Items listed in a dataset:
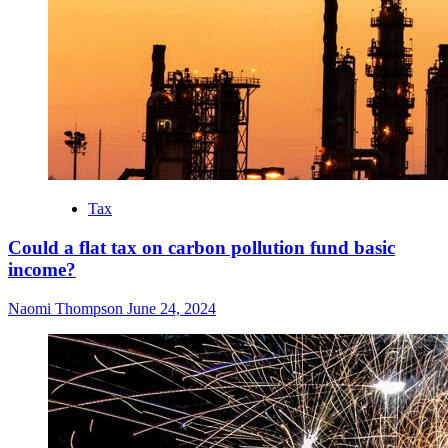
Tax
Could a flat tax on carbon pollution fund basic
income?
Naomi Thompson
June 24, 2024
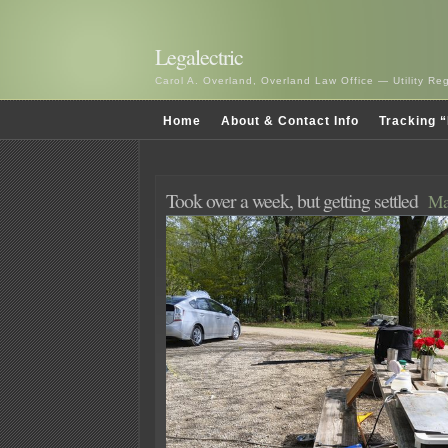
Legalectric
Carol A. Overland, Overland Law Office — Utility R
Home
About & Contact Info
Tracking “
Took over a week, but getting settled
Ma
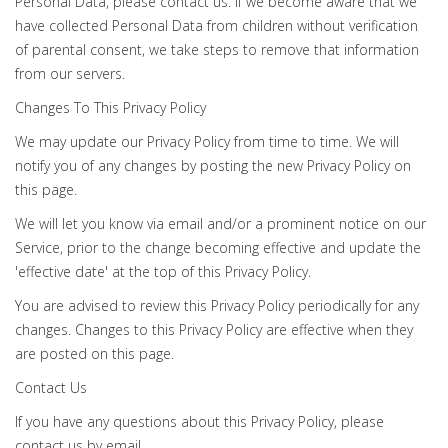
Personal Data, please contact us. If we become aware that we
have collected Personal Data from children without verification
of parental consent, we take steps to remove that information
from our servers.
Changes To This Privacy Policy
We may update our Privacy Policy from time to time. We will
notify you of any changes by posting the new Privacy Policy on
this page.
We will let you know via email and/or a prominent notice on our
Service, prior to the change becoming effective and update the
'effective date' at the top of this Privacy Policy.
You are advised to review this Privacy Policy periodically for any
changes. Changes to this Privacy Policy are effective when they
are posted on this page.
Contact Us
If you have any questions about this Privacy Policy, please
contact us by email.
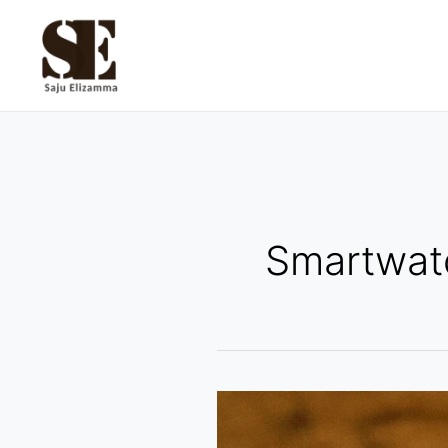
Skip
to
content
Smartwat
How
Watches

* * *

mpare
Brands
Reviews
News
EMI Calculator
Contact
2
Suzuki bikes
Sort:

---

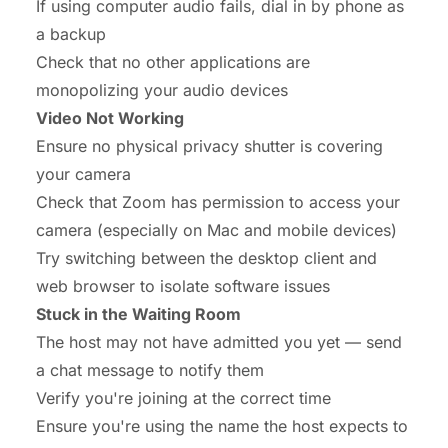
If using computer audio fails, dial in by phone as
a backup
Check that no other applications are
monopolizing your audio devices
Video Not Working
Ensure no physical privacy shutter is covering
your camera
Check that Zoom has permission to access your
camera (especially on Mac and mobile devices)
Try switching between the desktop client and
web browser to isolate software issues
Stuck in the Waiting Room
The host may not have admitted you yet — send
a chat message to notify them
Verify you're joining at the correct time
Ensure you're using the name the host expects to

Prompt: What you give back should be only the lines of the records above, starting at the line with "Check that Zoom has permission to access your" and ending at the line with "Ensure you're using", restated word for word.

Solution to the exercise:
Check that Zoom has permission to access your
camera (especially on Mac and mobile devices)
Try switching between the desktop client and
web browser to isolate software issues
Stuck in the Waiting Room
The host may not have admitted you yet — send
a chat message to notify them
Verify you're joining at the correct time
Ensure you're using the name the host expects to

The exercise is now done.